Other observations and information

• It is not really necessary to place the switch in Unreal mode in the MikeOS bootloader. You can leave the MikeOS bootloader as is and move the switch in Unreal mode to KERNEL.SYS.
• If you intend to access data in memory above 1MiB in any memory area with an odd megabyte number (0x100000-0x1fffff, 0x300000-0x3fffff, ...), you also need to make sure that the A20 gate is turned on.
• The Unreal mode code that you used in your bootloader sets data segments with a 4gb limit. It does not install CS in the same way. This version of Unreal mode is called Big Unreal Mode .
• Handling or calling interrupts (e.g.
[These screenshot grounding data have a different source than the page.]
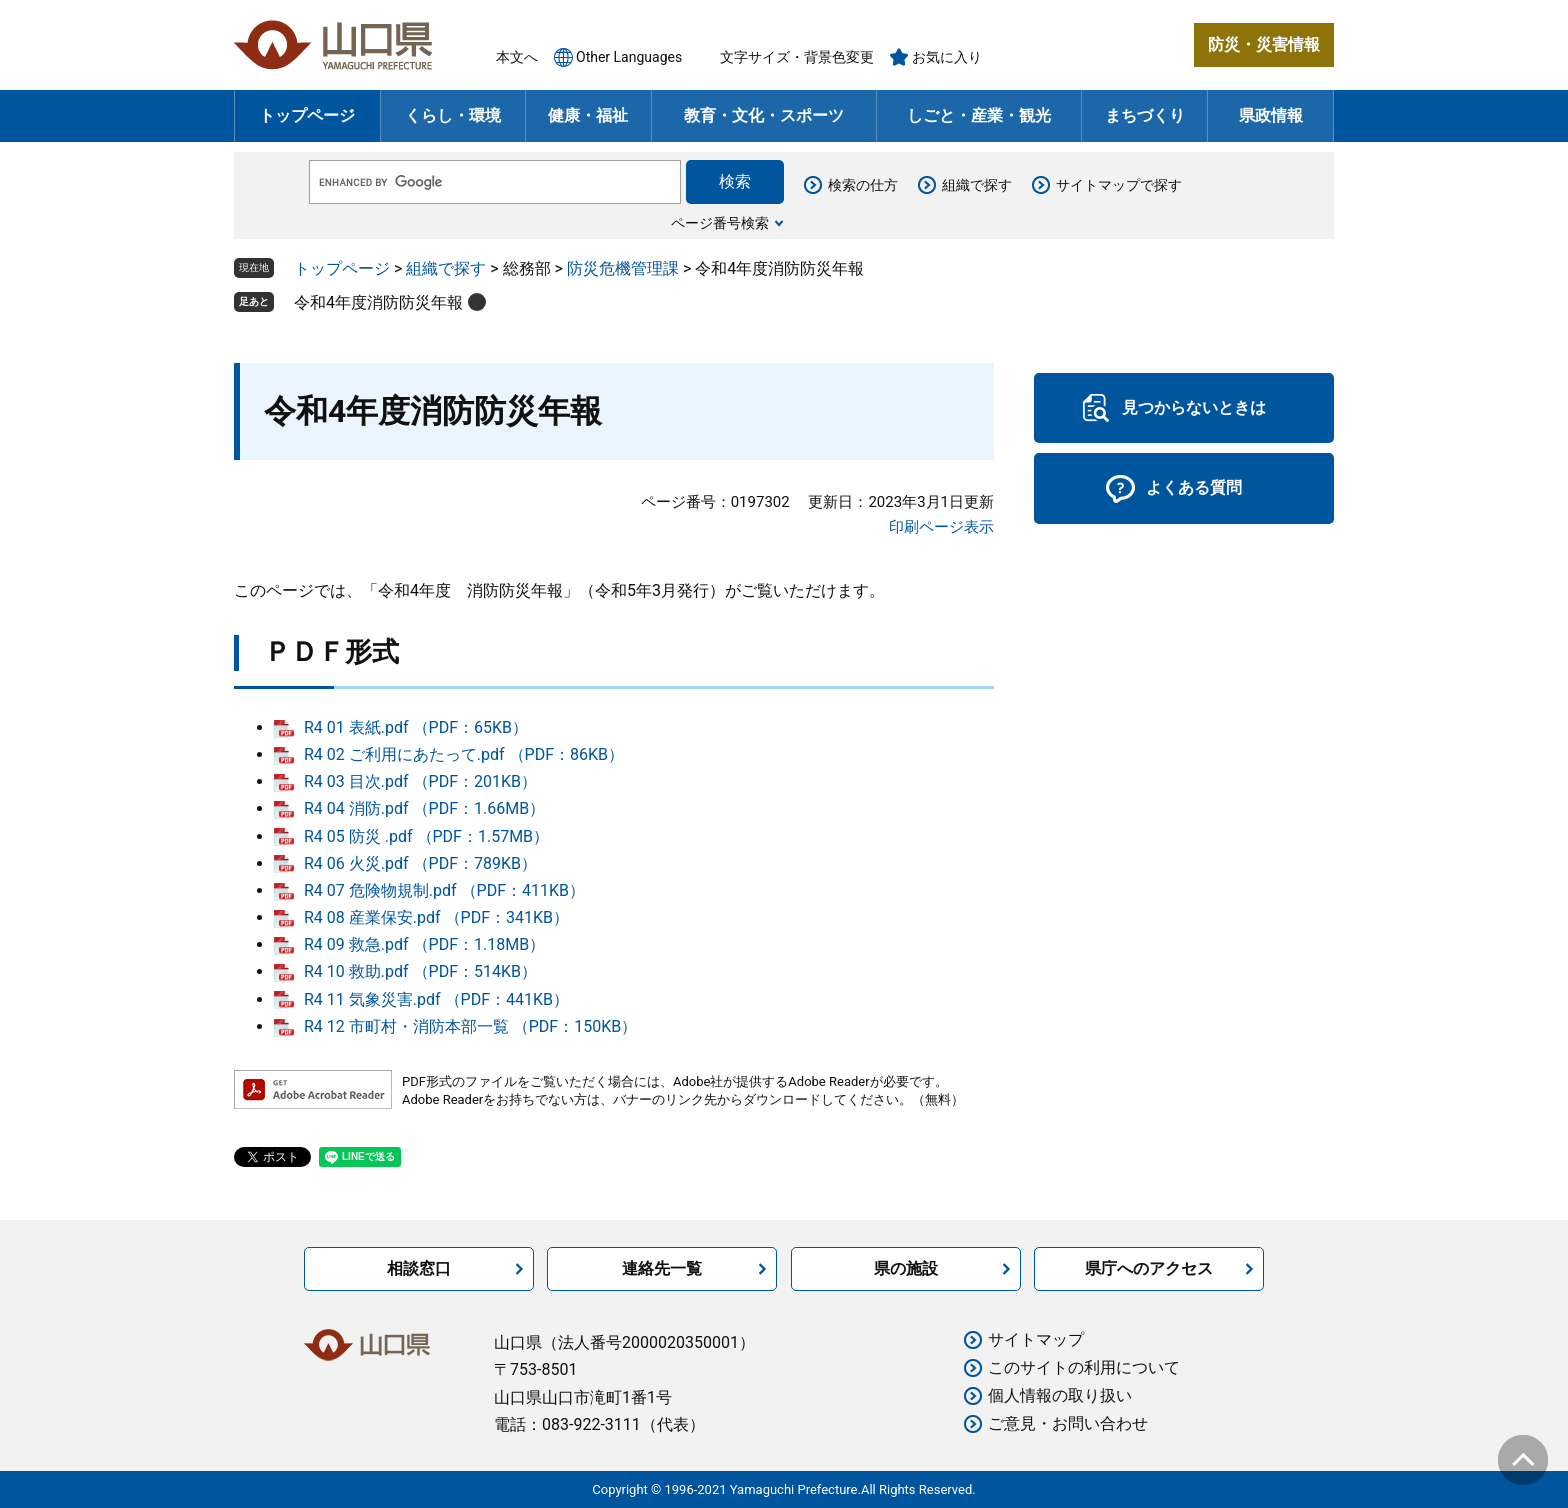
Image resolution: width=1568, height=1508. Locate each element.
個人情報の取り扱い (1060, 1395)
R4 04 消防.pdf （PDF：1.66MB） (424, 808)
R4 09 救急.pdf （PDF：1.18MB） (424, 944)
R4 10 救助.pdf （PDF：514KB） (420, 971)
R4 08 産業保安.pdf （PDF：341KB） (436, 917)
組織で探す (977, 185)
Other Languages (629, 57)
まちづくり (1145, 115)
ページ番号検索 (720, 223)
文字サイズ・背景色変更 (797, 57)
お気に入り (947, 57)
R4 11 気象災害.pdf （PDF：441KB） (436, 999)
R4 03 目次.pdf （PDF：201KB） (420, 781)
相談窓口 (419, 1268)
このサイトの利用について (1084, 1367)
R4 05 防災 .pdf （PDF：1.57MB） (426, 836)
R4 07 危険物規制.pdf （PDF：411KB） (444, 890)
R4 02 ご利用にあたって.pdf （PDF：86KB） (464, 754)
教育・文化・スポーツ (764, 115)
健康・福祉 (588, 115)
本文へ (517, 57)
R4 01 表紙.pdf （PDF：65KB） (416, 727)
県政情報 (1271, 115)
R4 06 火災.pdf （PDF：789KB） (420, 863)
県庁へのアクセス (1149, 1268)
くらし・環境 (453, 115)
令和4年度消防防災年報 (378, 302)
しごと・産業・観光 (979, 115)
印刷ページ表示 (941, 527)
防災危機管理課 (623, 268)
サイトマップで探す (1119, 185)
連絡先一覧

BIOS interrupts) in Big Unreal mode is the same as in real mode
• If you want to create an interrupt handler, its placement is limited by a small memory area between 0x0000: 0x0000 and 0xFFFF: 0xFFFF. All code in the code segment has the same limitations as in Real mode.
• A comment from @RossRidge that says that you cannot enable interrupts or use BIOS calls in unreal mode, since they can change the value in DS, is not true for Big Unreal mode.
• It is possible to use a 4gb restriction on a code segment, however code above 64kb cannot be reliably used, since interrupts only save CS: IP, not CS: EIP. EIP can be any value between 0 and 4gb, but nothing beyond the first 64kb cannot be performed reliably unless you disable interrupts when you run such code. This is pretty restrictive and why this mode is rarely used. This mode is often called the huge unreal mode .
• @AlexeyFrunze has a number of bootloaders that support kernel booting and supports Unreal mode. Alex also developed the Small C Compiler , which can be used to create code that can be run from its loaders and supports code generation for Unreal mode.